②経営成績等の状況に関する認識及び分析・検討内容当連結会計年度の経営成績は、売上高は64,329百万円(前連結会計年度比13.0%増)、営業利益は691百万円(前連結会計年度比201.7%増)、経常利益は983百万円(前連結会計年度比96.1%増)、親会社株主に帰属する当期純利益は650百万円(前連結会計年度比149.0%増)となりました。
a.売上高及び売上総利益主たるお客様である自動車メーカーの生産台数が、前連結会計年度と比較して回復したこと及び環境対応商品の拡販、化成品の加工販売、車載向けセンサーの新規獲得による売上高の増加に加えて、仕入価格の上昇について販売価格への転嫁が進んだこと等により売上高、売上総利益ともに増加しました。その結果、売上高は64,329百万円(前連結会計年度比13.0%増)、売上総利益は8,089百万円(前連結会計年度比13.6%増)となりました。
b.販売費及び一般管理費、営業利益販売費及び一般管理費は、7,398百万円(前連結会計年度比7.4%増)となりました。これは主に、売上高が増加したことに伴い、営業活動に必要な旅費交通費や物流費が増加したことによるものであります。この結果、営業利益は691百万円(前連結会計年度比201.7%増)となりました。
c.営業外収益、営業外費用及び経常利益営業外収益につきましては、受取配当金や関連会社にかかる持分法による投資利益等の増加により、358百万円(前連結会計年度比9.0%増)となりました。営業外費用につきましては、支払利息等の増加により66百万円(前連結会計年度比17.5%増)となりました。その結果、経常利益は983百万円(前連結会計年度比96.1%増)となりました。
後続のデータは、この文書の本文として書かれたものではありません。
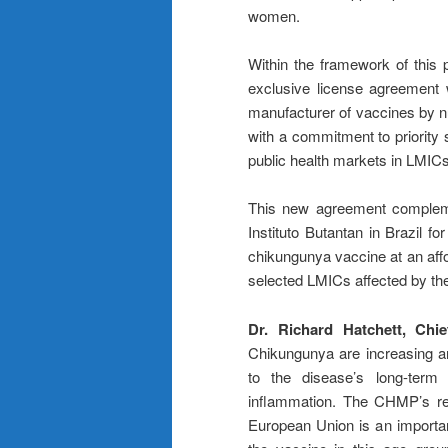
women.
Within the framework of this 
exclusive license agreement wi
manufacturer of vaccines by nu
with a commitment to priority 
public health markets in LMICs
This new agreement compleme
Instituto Butantan in Brazil f
chikungunya vaccine at an affor
selected LMICs affected by th
Dr. Richard Hatchett, Chi
Chikungunya are increasing ar
to the disease’s long-term 
inflammation. The CHMP’s r
European Union is an importan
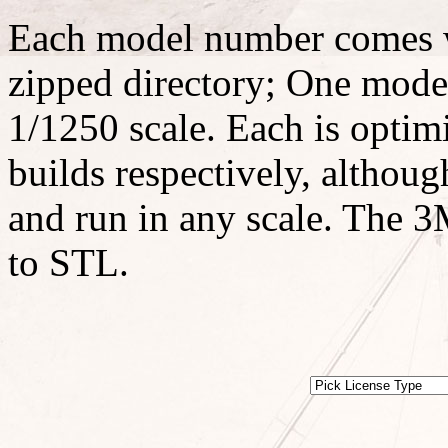
Each model number comes w
zipped directory; One model
1/1250 scale. Each is optimi
builds respectively, althoug
and run in any scale. The 3M
to STL.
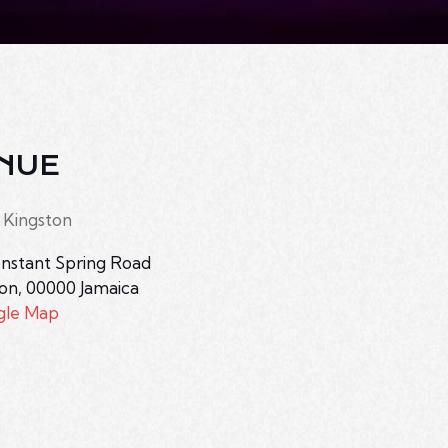
NUE
 Kingston
nstant Spring Road
ton
,
00000
Jamaica
gle Map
d.親会社株主に帰属する当期純利益税金等調整前当期純利益が980百万円(前連結会計年度比120.1%増)となり、法人税、住民税及び事業税並びに法人税等調整額の計上により、親会社株主に帰属する当期純利益は650百万円(前連結会計年度比149.0%増)となりました。
e.キャッシュ・フローの状況の分析並びに資本の財源及び資金の流動性に係る情報(キャッシュ・フローの状況の分析)「(1) 経営成績等の状況の概要 ②キャッシュ・フローの状況」に記載のとおりであります。
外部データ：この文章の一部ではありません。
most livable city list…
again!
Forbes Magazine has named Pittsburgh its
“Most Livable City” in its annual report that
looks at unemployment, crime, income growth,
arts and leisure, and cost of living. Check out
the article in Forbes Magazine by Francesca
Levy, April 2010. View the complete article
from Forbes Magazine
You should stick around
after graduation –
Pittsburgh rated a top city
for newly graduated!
(資本の財源及び資金の流動性に係る情報)当社グループの運転資金需要は、商品仕入の他、人件費、物流費等の販売費及び一般管理費が主なものであります。また、設備資金需要は、塗装技術開発機能の強化、営業所の維持管理・保守などを目的とした設備投資が主なものであります。今後、グローバルな事業展開の継続にあたり、成長市場への進出、事業拡大のための投資を行っていく予定であります。当社グループは、事業活動のための適切な資金の調達及び適切な流動性を安定的に確保することを基本方針としております。短期的な運転資金の需要に対しては、主に自己資金やシンジケートローンによるコミットメントライン等により、また長期的な運転資金の需要に対しては、必要に応じて金融機関からの長期借入を行っております。
③経営成績に重要な影響を与える要因について経営成績に重要な影響を与える要因については、「第2 事業の状況 3.事業等のリスク」に記載のとおりであります。
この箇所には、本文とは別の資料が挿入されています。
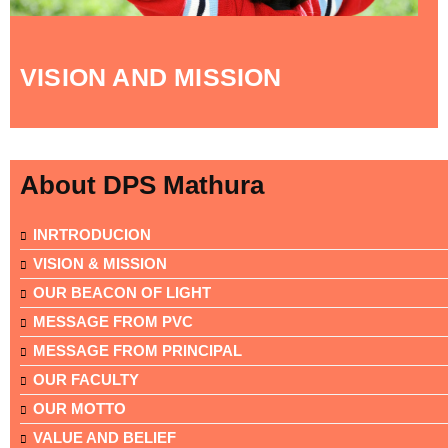
VISION AND MISSION
About DPS Mathura
INRTRODUCION
VISION & MISSION
OUR BEACON OF LIGHT
MESSAGE FROM PVC
MESSAGE FROM PRINCIPAL
OUR FACULTY
OUR MOTTO
VALUE AND BELIEF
④経営戦略の現状と見通し中期経営計画につきましては、「第2 事業の状況 1.経営方針、経営環境及び対処すべき課題等」に記載のとおりであります。2024年3月期の連結業績予想につきましては、売上高は67,000百万円(当連結会計年度比4.2%増)、営業利益は1,000百万円(当連結会計年度比44.6%増)、経常利益は1,200百万円(当連結会計年度比22.0%増)、親会社株主に帰属する当期純利益は800百万円(当連結会計年度比23.0%増)を見込んでおります。
⑤経営者の問題意識と今後の方針経営者の問題意識と今後の方針につきましては、「第2 事業の状況 1.経営方針、経営環境及び対処すべき課題等」に記載のとおりであります。